• _What you are asked to do_
For the word "langer", find each line in the entries where it occurs and copy that line.

● ● ● ●

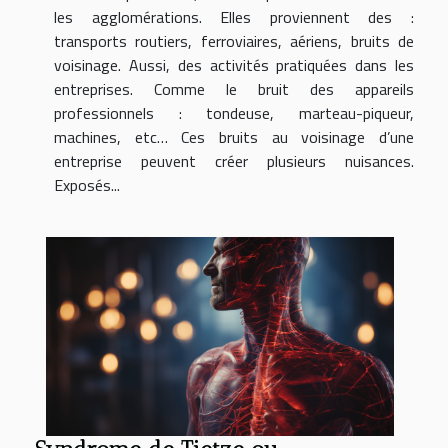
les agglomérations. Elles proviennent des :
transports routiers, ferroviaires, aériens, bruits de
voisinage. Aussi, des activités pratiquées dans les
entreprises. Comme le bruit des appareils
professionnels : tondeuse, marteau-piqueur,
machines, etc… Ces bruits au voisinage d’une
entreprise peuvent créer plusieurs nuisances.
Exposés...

● ● ● ●

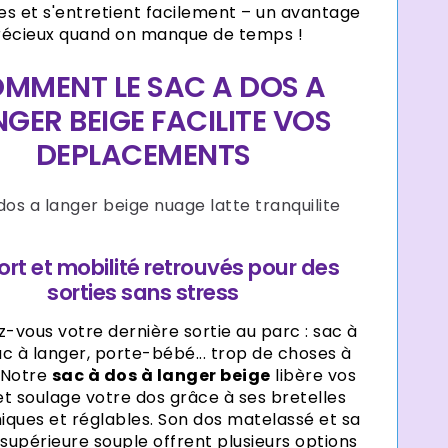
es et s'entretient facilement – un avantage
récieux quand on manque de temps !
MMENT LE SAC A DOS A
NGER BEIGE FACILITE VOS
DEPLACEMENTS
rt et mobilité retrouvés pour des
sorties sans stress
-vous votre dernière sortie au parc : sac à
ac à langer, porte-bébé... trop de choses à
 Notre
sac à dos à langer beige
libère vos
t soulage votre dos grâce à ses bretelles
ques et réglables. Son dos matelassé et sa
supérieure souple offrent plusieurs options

● ● ● ●

• _Answer to this task_
ac à langer, porte-bébé... trop de choses à
sac à dos à langer beige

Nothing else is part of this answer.